*** DATA LISTING ***
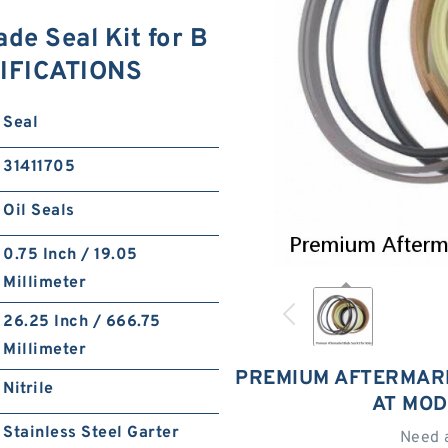
de Seal Kit for B
CIFICATIONS
Seal
31411705
Oil Seals
0.75 Inch / 19.05
Millimeter
26.25 Inch / 666.75
Millimeter
PREMIUM AFTERMARK
Nitrile
AT MOD
Stainless Steel Garter
Need 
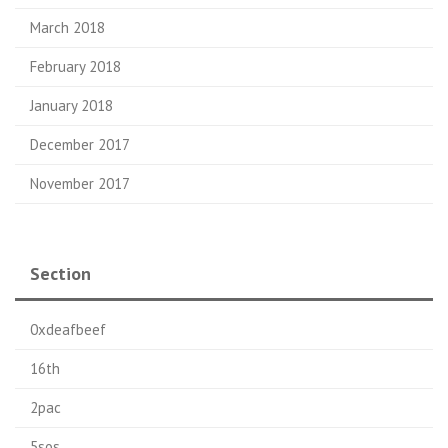
March 2018
February 2018
January 2018
December 2017
November 2017
Section
0xdeafbeef
16th
2pac
5sos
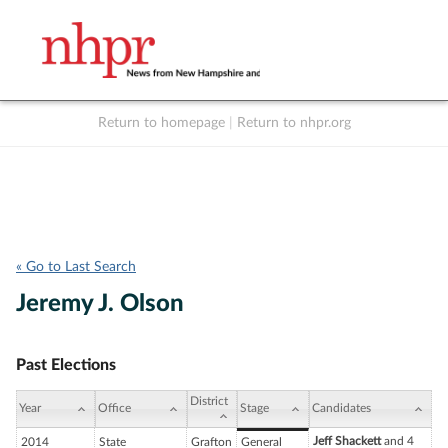
Return to homepage
|
Return to nhpr.org
Listen Live
Support
to NHPR
NHPR
« Go to Last Search
Jeremy J. Olson
Past Elections
District
Year
Office
Stage
Candidates
Jeff Shackett
and 4
2014
State
Grafton
General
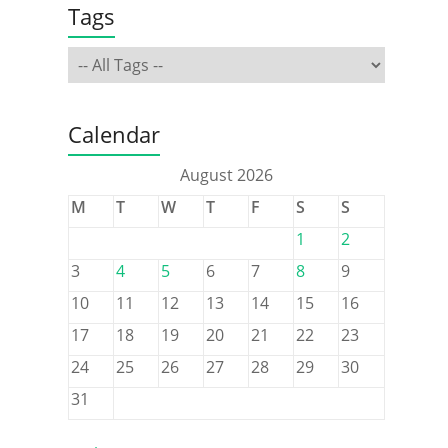
Tags
Calendar
August 2026
M
T
W
T
F
S
S
1
2
3
4
5
6
7
8
9
10
11
12
13
14
15
16
17
18
19
20
21
22
23
24
25
26
27
28
29
30
31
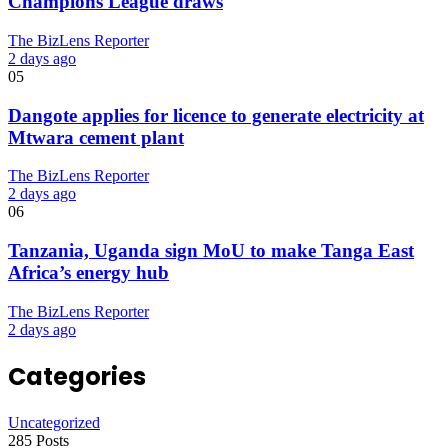
Champions League draws
The BizLens Reporter
2 days ago
05
Dangote applies for licence to generate electricity at
Mtwara cement plant
The BizLens Reporter
2 days ago
06
Tanzania, Uganda sign MoU to make Tanga East
Africa’s energy hub
The BizLens Reporter
2 days ago
Categories
Uncategorized
285 Posts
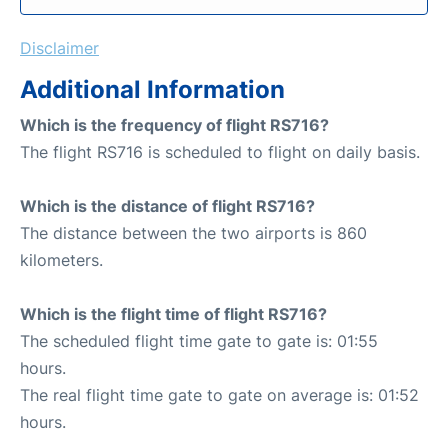
Disclaimer
Additional Information
Which is the frequency of flight RS716?
The flight RS716 is scheduled to flight on daily basis.
Which is the distance of flight RS716?
The distance between the two airports is 860
kilometers.
Which is the flight time of flight RS716?
The scheduled flight time gate to gate is: 01:55
hours.
The real flight time gate to gate on average is: 01:52
hours.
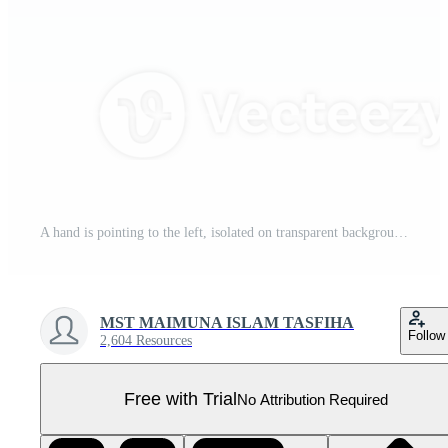
A hand is pointing to the left, isolated on transparent background Pro PNG
MST MAIMUNA ISLAM TASFIHA
Follow
2,604 Resources
Free with Trial
No Attribution Required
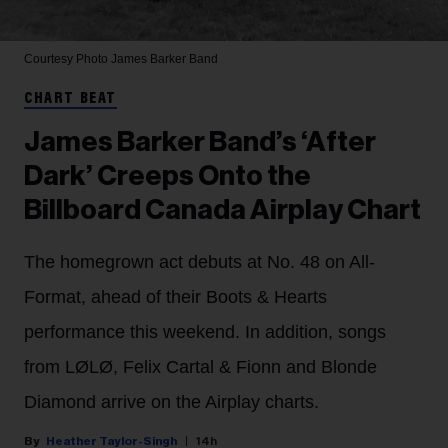
Courtesy Photo
James Barker Band
CHART BEAT
James Barker Band’s ‘After
Dark’ Creeps Onto the
Billboard Canada Airplay Chart
The homegrown act debuts at No. 48 on All-
Format, ahead of their Boots & Hearts
performance this weekend. In addition, songs
from LØLØ, Felix Cartal & Fionn and Blonde
Diamond arrive on the Airplay charts.
Heather Taylor-Singh
14h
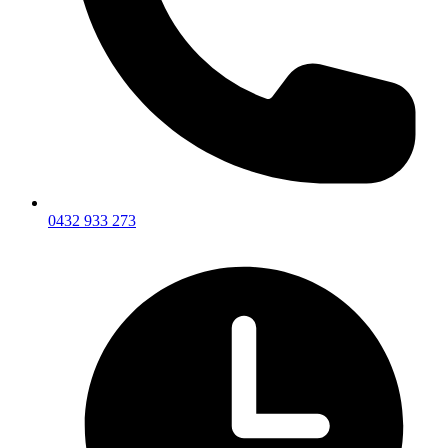
0432 933 273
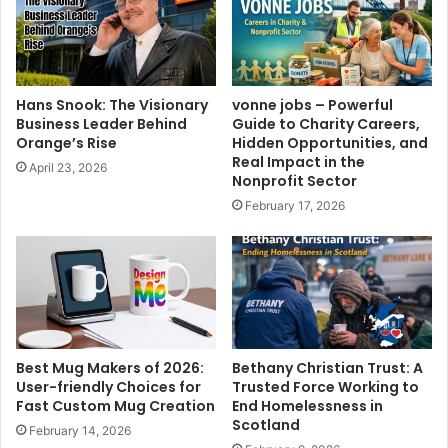
Hans Snook: The Visionary
vonne jobs – Powerful
Business Leader Behind
Guide to Charity Careers,
Orange’s Rise
Hidden Opportunities, and
Real Impact in the
April 23, 2026
Nonprofit Sector
February 17, 2026
Best Mug Makers of 2026:
Bethany Christian Trust: A
User-friendly Choices for
Trusted Force Working to
Fast Custom Mug Creation
End Homelessness in
Scotland
February 14, 2026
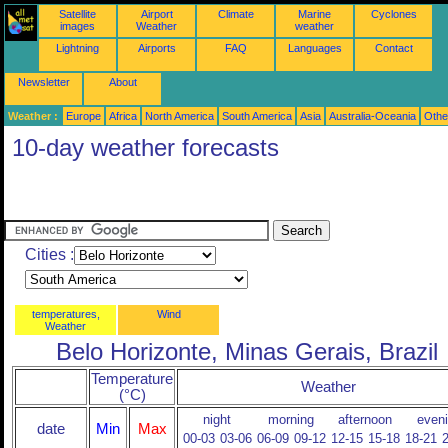
Satellite
Airport
Climate
Marine
Cyclones
images
Weather
weather
Lightning
Airports
FAQ
Languages
Contact
Newsletter
About
Weather :
Europe
Africa
North America
South America
Asia
Australia-Oceania
Othe
10-day weather forecasts
Cities :
temperatures,
Wind
Weather
Belo Horizonte, Minas Gerais, Brazil
Temperature
Weather
(°C)
night
morning
afternoon
even
date
Min
Max
00-03
03-06
06-09
09-12
12-15
15-18
18-21
2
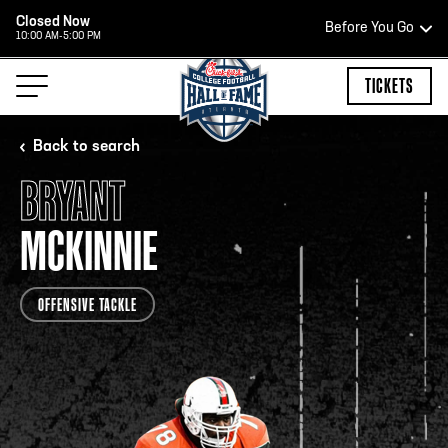
Closed Now
Before You Go
10:00 AM-5:00 PM
HOURS OF OPERATION
TICKETS
Back to search
BRYANT
TEAM STORE HOURS
MCKINNIE
CLOSED TODAY
OFFENSIVE TACKLE
Open Daily*
2:00 PM – 9:00 PM
*Hours are subject to change. Select spaces may be closed for
private events. Please view our upcoming space schedule before
your visit.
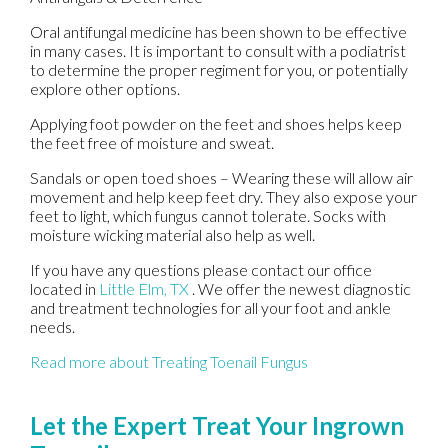
Oral antifungal medicine has been shown to be effective
in many cases. It is important to consult with a podiatrist
to determine the proper regiment for you, or potentially
explore other options.
Applying foot powder on the feet and shoes helps keep
the feet free of moisture and sweat.
Sandals or open toed shoes – Wearing these will allow air
movement and help keep feet dry. They also expose your
feet to light, which fungus cannot tolerate. Socks with
moisture wicking material also help as well.
If you have any questions please contact
our office
located in
Little Elm, TX
. We offer the newest diagnostic
and treatment technologies for all your foot and ankle
needs.
Read more about Treating Toenail Fungus
Let the Expert Treat Your Ingrown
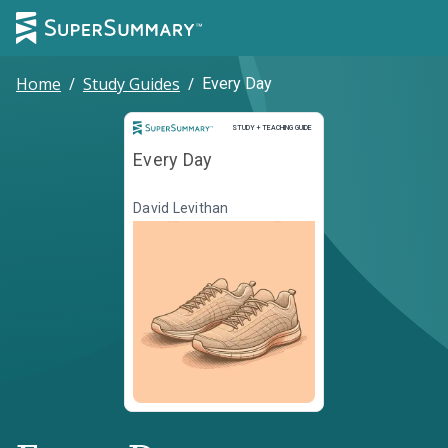
Home
/
Study Guides
/
Every Day
Study and Teaching Guide
STUDY + TEACHING GUIDE
Every Day
David Levithan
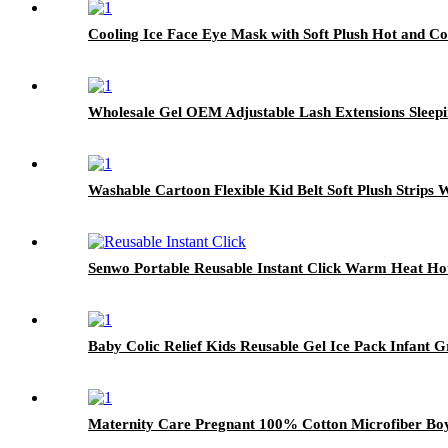
Cooling Ice Face Eye Mask with Soft Plush Hot and C
Wholesale Gel OEM Adjustable Lash Extensions Sleep
Washable Cartoon Flexible Kid Belt Soft Plush Strips
Senwo Portable Reusable Instant Click Warm Heat Ho
Baby Colic Relief Kids Reusable Gel Ice Pack Infant G
Maternity Care Pregnant 100% Cotton Microfiber Boy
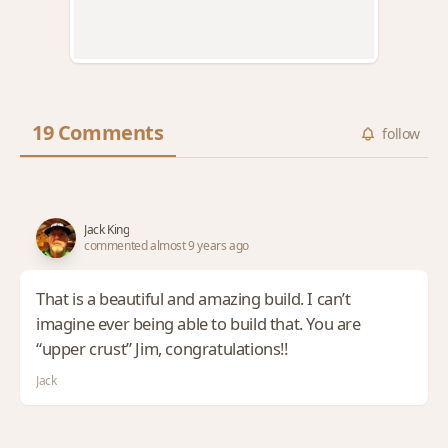
19 Comments
follow
Jack King
commented almost 9 years ago
That is a beautiful and amazing build. I can’t
imagine ever being able to build that. You are
“upper crust” Jim, congratulations!!
Jack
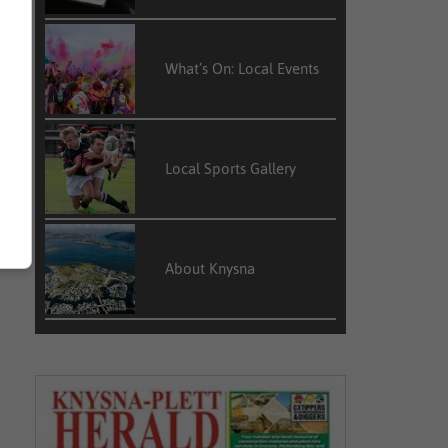
What’s On: Local Events
Local Sports Gallery
About Knysna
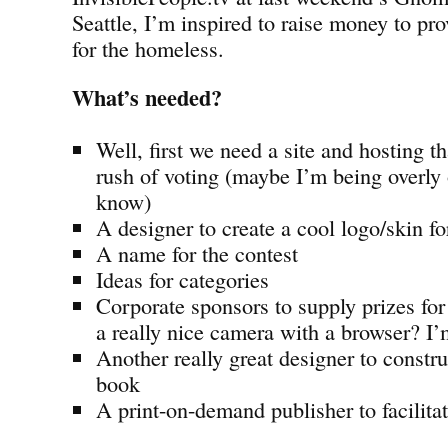
Seattle, I’m inspired to raise money to p
for the homeless.
What’s needed?
Well, first we need a site and hosting 
rush of voting (maybe I’m being overly
know)
A designer to create a cool logo/skin for
A name for the contest
Ideas for categories
Corporate sponsors to supply prizes fo
a really nice camera with a browser? I’
Another really great designer to constru
book
A print-on-demand publisher to facilitat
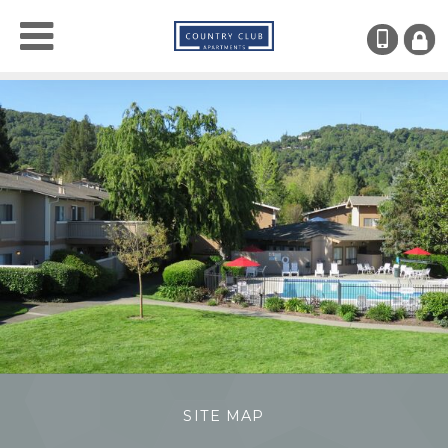
(707)
RESI
LOGI
SITE MAP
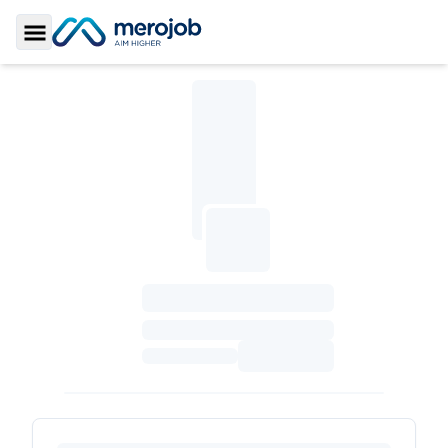
Toggle Sidebar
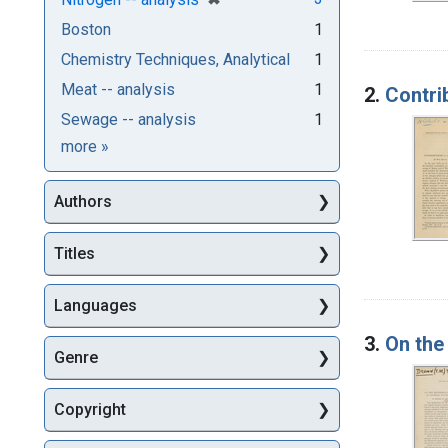
Boston
1
Chemistry Techniques, Analytical
1
Meat -- analysis
1
2.
Contri
Sewage -- analysis
1
Subjects
more
»
Authors
Titles
Languages
3.
On the
Genre
Copyright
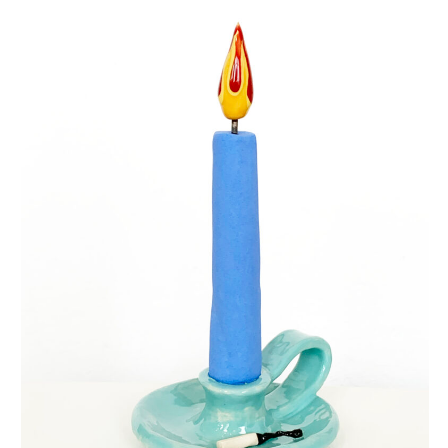
eternal candle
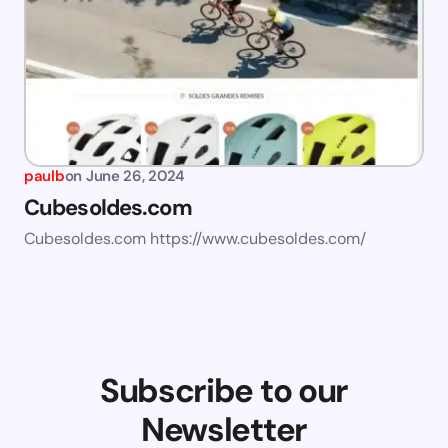
paulb
on
June 26, 2024
Cubesoldes.com
Cubesoldes.com https://www.cubesoldes.com/
Subscribe to our
Newsletter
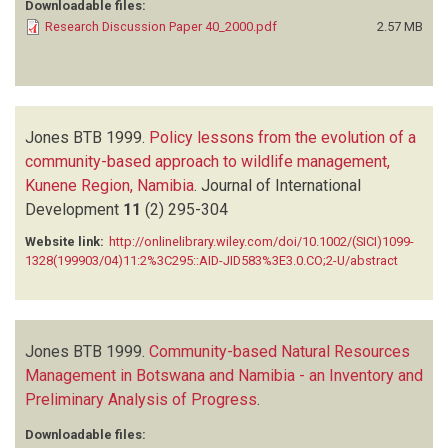
Downloadable files:
Research Discussion Paper 40_2000.pdf
2.57 MB
Jones BTB
1999.
Policy lessons from the evolution of a
community-based approach to wildlife management,
Kunene Region, Namibia
.
Journal of International
Development
11
(2)
295-304
Website link:
http://onlinelibrary.wiley.com/doi/10.1002/(SICI)1099-
1328(199903/04)11:2%3C295::AID-JID583%3E3.0.CO;2-U/abstract
Jones BTB
1999.
Community-based Natural Resources
Management in Botswana and Namibia - an Inventory and
Preliminary Analysis of Progress
.
Downloadable files:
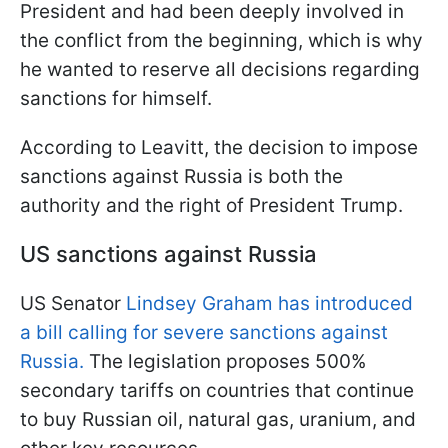
President and had been deeply involved in
the conflict from the beginning, which is why
he wanted to reserve all decisions regarding
sanctions for himself.
According to Leavitt, the decision to impose
sanctions against Russia is both the
authority and the right of President Trump.
US sanctions against Russia
US Senator
Lindsey Graham has introduced
a bill calling for severe sanctions against
Russia.
The legislation proposes 500%
secondary tariffs on countries that continue
to buy Russian oil, natural gas, uranium, and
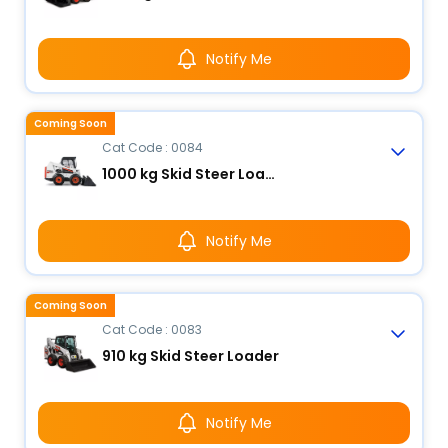
Notify Me
Coming Soon
Cat Code : 0084
1000 kg Skid Steer Loader
Notify Me
Coming Soon
Cat Code : 0083
910 kg Skid Steer Loader
Notify Me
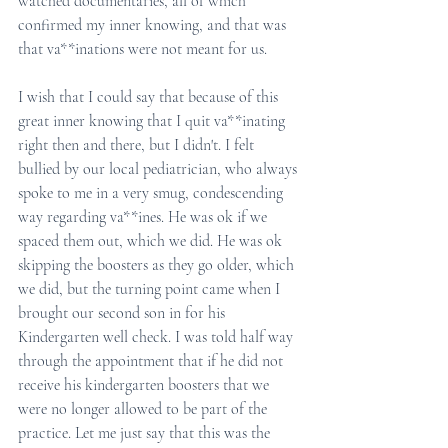
watched documentaries, all of which 
confirmed my inner knowing, and that was 
that va**inations were not meant for us. 
I wish that I could say that because of this 
great inner knowing that I quit va**inating 
right then and there, but I didn't. I felt 
bullied by our local pediatrician, who always 
spoke to me in a very smug, condescending 
way regarding va**ines. He was ok if we 
spaced them out, which we did. He was ok 
skipping the boosters as they go older, which 
we did, but the turning point came when I 
brought our second son in for his 
Kindergarten well check. I was told half way 
through the appointment that if he did not 
receive his kindergarten boosters that we 
were no longer allowed to be part of the 
practice. Let me just say that this was the 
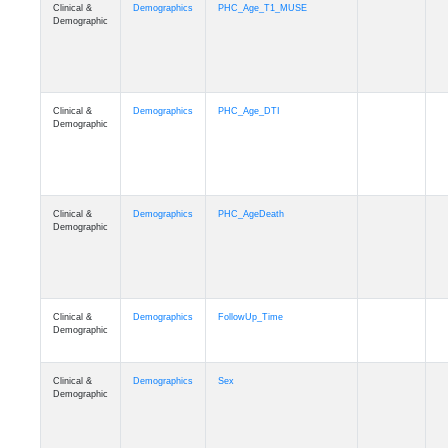
Clinical &
Demographics
PHC_Age_T1_MUSE
Demographic
Clinical &
Demographics
PHC_Age_DTI
Demographic
Clinical &
Demographics
PHC_AgeDeath
Demographic
Clinical &
Demographics
FollowUp_Time
Demographic
Clinical &
Demographics
Sex
Demographic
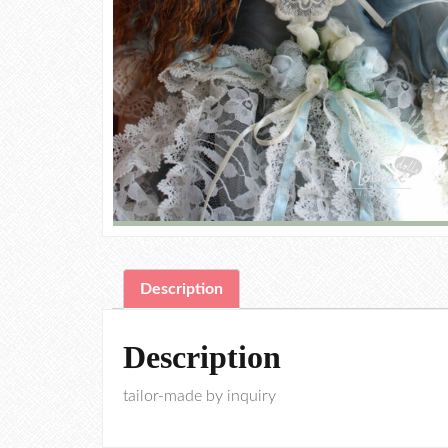
Description
Description
tailor-made by inquiry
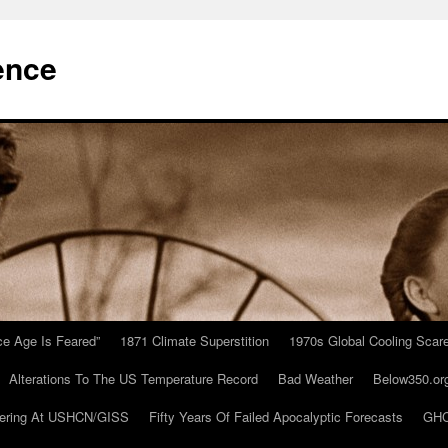
ence
Ice Age Is Feared”
1871 Climate Superstition
1970s Global Cooling Scar
Alterations To The US Temperature Record
Bad Weather
Below350.or
ering At USHCN/GISS
Fifty Years Of Failed Apocalyptic Forecasts
GHC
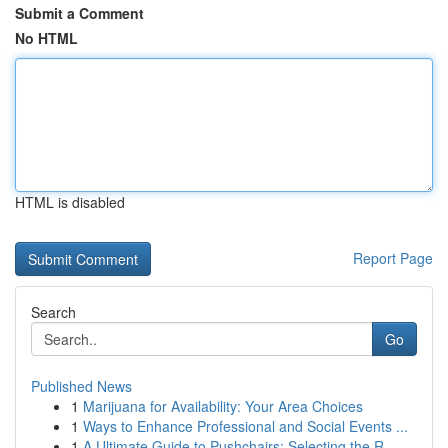
Submit a Comment
No HTML
HTML is disabled
Report Page
Search
Go
Published News
1
Marijuana for Availability: Your Area Choices
1
Ways to Enhance Professional and Social Events ...
1
A Ultimate Guide to Pushchairs: Selecting the R...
*** End of DATA LISTING ***
Copy out each line of the entries above that holds "feet".

(RESPONSE AREA)
Applying foot powder on the feet and shoes helps keep
the feet free of moisture and sweat.
movement and help keep feet dry. They also expose your
feet to light, which fungus cannot tolerate. Socks with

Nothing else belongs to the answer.